Rules clarified for driving in left lane

Not intended to encourage speeding, but should cut down on passing on right, says Transportation Minister Todd Stone

New signs are being put up on B.C. highways to keep left lanes clear for passing.

New signs are being put up on B.C. highways to keep left lanes clear for passing.

Drivers must vacate the left lane when a vehicle comes up behind them, unless they are passing another vehicle, avoiding debris on the road, allowing traffic to merge from the right, preparing to turn left or passing an official vehicle stopped on the highway.

That will be the rule any time when the speed limit is 80 km/h or higher and traffic is moving at more than 50 km/h, under changes coming to the Motor Vehicle Act.

Hogging the left lane and holding up traffic is already a ticket offence, but one that police found difficult to enforce due to the wording of the legislation, said Transportation Minister Todd Stone. The fine continues to be $109 for inappropriate use of the left lane.

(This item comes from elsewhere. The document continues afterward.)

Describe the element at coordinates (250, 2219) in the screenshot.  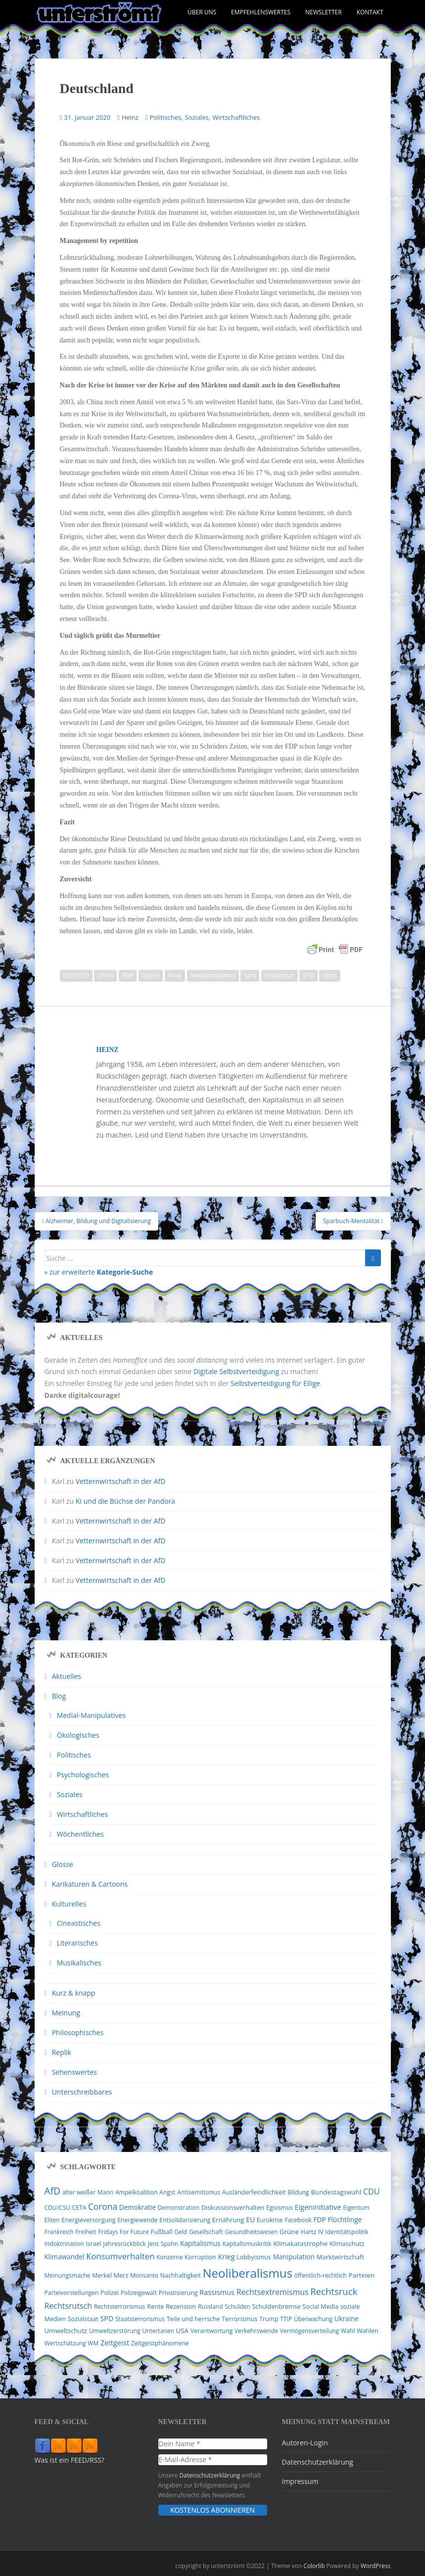 I see `EU` at that location.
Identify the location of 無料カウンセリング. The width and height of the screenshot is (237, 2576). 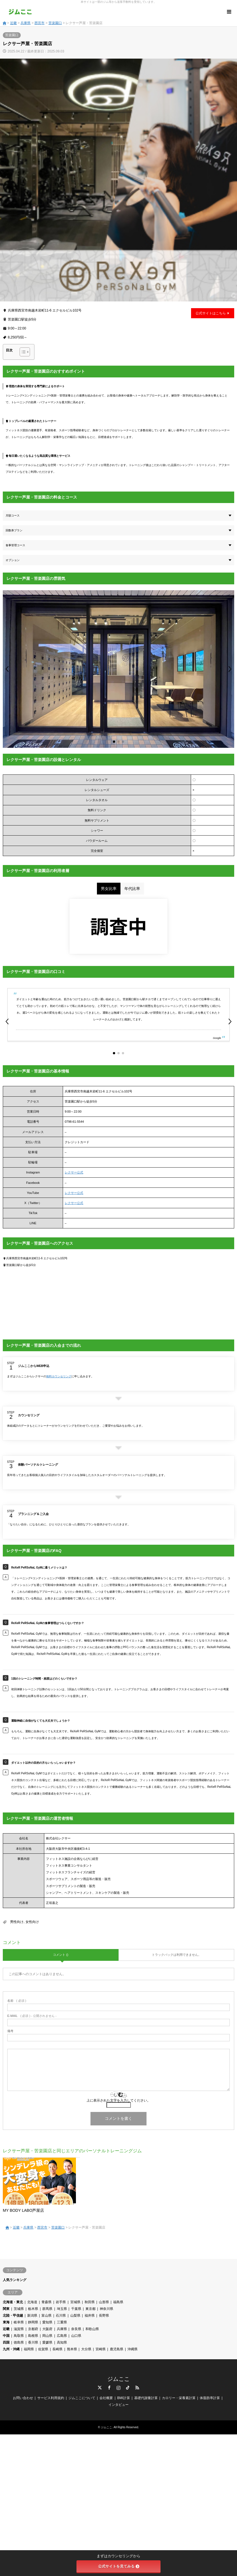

Stone said slow drivers in the left lane are a big frustration, prompting drivers to pass on the right, which is also illegal. The changes are not intended to encourage people to exceed the speed limit in the left lane, he said.

Amendments tabled in the B.C. legislature Monday also aim to clarify the province’s roadside driving prohibition law, after court challenges. That law gives police powers to impound vehicles and suspend driving privileges for up to 90 days after a driver blows a “warn” level of blood alcohol on a roadside screening device.

The “immediate roadside prohibition” program took effect in 2010, effectively replacing most impaired driving charges with administrative penalties, including a three-day driving ban and a $200 administrative fee for those who register between 0.05 and 0.08, if the police officer has reason to believe the driver is impaired.